Detroit — U.S. Bankruptcy Judge Steven Rhodes on Tuesday was weighing whether to further delay Detroit’s bankruptcy trial and impose a deadline for two public safety unions to reach contract agreements with the city.
Rhodes said during a status conference earlier in the day that the orders would be forthcoming. As of Tuesday evening, he had not issued any decisions.
In the meantime, Rhodes ruled that Oakland, Macomb and Wayne counties have legal standing to object to Detroit’s debt-cutting plan as interested parties in the city’s bankruptcy case.
The decision follows aggressive objections from the counties during a hearing last month on why suburban leaders should be allowed to assert objections.
“The counties do have standing to assert their objections in the case,” Rhodes said.
Oakland and Macomb counties have opposed the city’s plan to extract $428 million in accelerated pension payments for the Detroit Water and Sewerage Department during the next decade.
Suburban leaders contend the higher pension payments for Detroit’s legacy costs will ultimately be passed on to ratepayers in the form of higher water bills, leaving less money for infrastructure improvements.
Detroit’s attorneys have countered that the suburbs can’t object to the plan because the DWSD is not in default on any contract to provide services to suburban communities.
Oakland County filed a supplemental objection Tuesday to confirmation of the city’s proposed plan, saying it relies on “inaccurate” calculations for shortfalls in the general pension fund. It is asking the court to deny confirmation of the plan in its present form.

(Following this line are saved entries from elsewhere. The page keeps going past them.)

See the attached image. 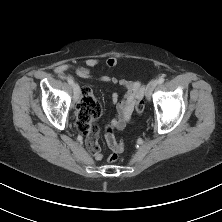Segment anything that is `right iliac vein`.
Masks as SVG:
<instances>
[{
  "instance_id": "63e3f726",
  "label": "right iliac vein",
  "mask_w": 222,
  "mask_h": 222,
  "mask_svg": "<svg viewBox=\"0 0 222 222\" xmlns=\"http://www.w3.org/2000/svg\"><path fill=\"white\" fill-rule=\"evenodd\" d=\"M74 100L77 101L80 97V87L78 84H74Z\"/></svg>"
}]
</instances>
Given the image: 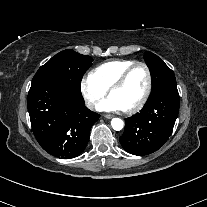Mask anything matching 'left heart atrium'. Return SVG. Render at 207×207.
<instances>
[{"label": "left heart atrium", "instance_id": "left-heart-atrium-1", "mask_svg": "<svg viewBox=\"0 0 207 207\" xmlns=\"http://www.w3.org/2000/svg\"><path fill=\"white\" fill-rule=\"evenodd\" d=\"M98 109L101 111H119V110H121L118 103L111 96L108 97L107 99H105L104 101H102L99 104Z\"/></svg>", "mask_w": 207, "mask_h": 207}]
</instances>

After refusing to grant a delay in the Aug. 21 trial last week, Rhodes heard more arguments from creditors, including Syncora Guarantee Inc., seeking to have the trial pushed back, and said he would issue a formal order Tuesday.
The consideration comes after it was revealed last week that the city’s water department approved a plan to refinance almost $5.2 billion in debt.
The move could free up cash for Detroit’s restructuring and potentially speed an exit from bankruptcy court. The plan, approved by Detroit Water and Sewerage commissioners, would also lower the utility’s interest rate and reduce costs.
The plan involves offering secured water bondholders a chance to have the city buy back the bonds.
Staff writers Chad Livengood and Robert Snell contributed.